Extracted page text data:
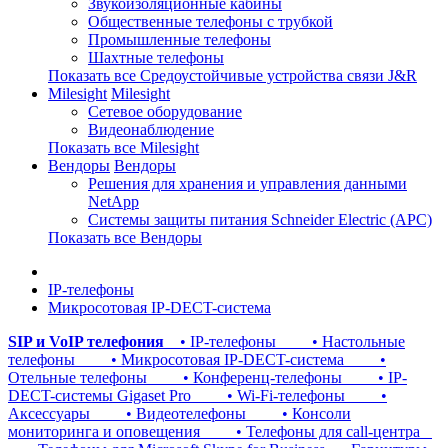
Звукоизоляционные кабины
Общественные телефоны с трубкой
Промышленные телефоны
Шахтные телефоны
Показать все Средоустойчивые устройства связи J&R
Milesight
Milesight
Сетевое оборудование
Видеонаблюдение
Показать все Milesight
Вендоры
Вендоры
Решения для хранения и управления данными
NetApp
Системы защиты питания Schneider Electric (APC)
Показать все Вендоры
IP-телефоны
Микросотовая IP-DECT-система
SIP и VoIP телефония
• IP-телефоны
• Настольные
телефоны
• Микросотовая IP-DECT-система
•
Отельные телефоны
• Конференц-телефоны
• IP-
DECT-системы Gigaset Pro
• Wi-Fi-телефоны
•
Аксессуары
• Видеотелефоны
• Консоли
мониторинга и оповещения
• Телефоны для call-центра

**Work to be completed:** Search the entries above for the string "система", and report each line where it occurs.

**Task result:**
Микросотовая IP-DECT-система
• Микросотовая IP-DECT-система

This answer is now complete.